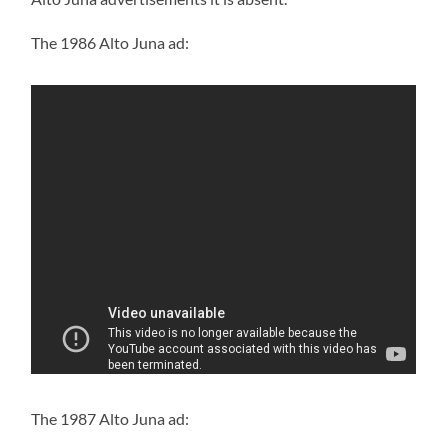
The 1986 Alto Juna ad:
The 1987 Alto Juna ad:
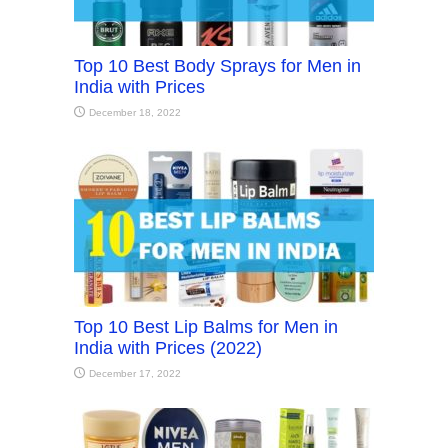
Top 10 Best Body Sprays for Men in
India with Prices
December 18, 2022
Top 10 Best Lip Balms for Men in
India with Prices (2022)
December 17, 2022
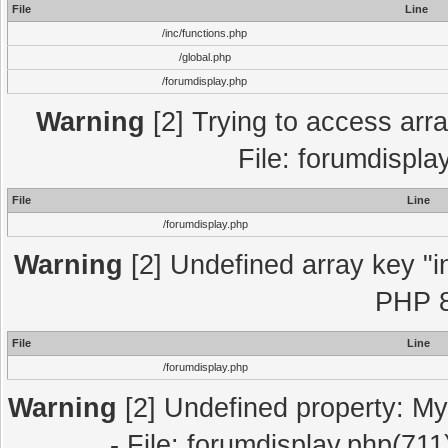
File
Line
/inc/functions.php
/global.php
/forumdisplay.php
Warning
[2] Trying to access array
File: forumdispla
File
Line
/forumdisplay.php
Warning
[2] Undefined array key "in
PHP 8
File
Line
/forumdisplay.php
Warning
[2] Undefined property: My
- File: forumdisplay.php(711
+ + + + +
- _Work to complete_: Only the lines from the one containing "December 17, 2022" through the end of the listing above should be reproduced, exactly as they stand. Leave the pictures out.

- _Task output_:
December 17, 2022
File
Line
/inc/functions.php
/global.php
/forumdisplay.php
Warning
[2] Trying to access array
File: forumdispla
File
Line
/forumdisplay.php
Warning
[2] Undefined array key "in
PHP 8
File
Line
/forumdisplay.php
Warning
[2] Undefined property: My
- File: forumdisplay.php(711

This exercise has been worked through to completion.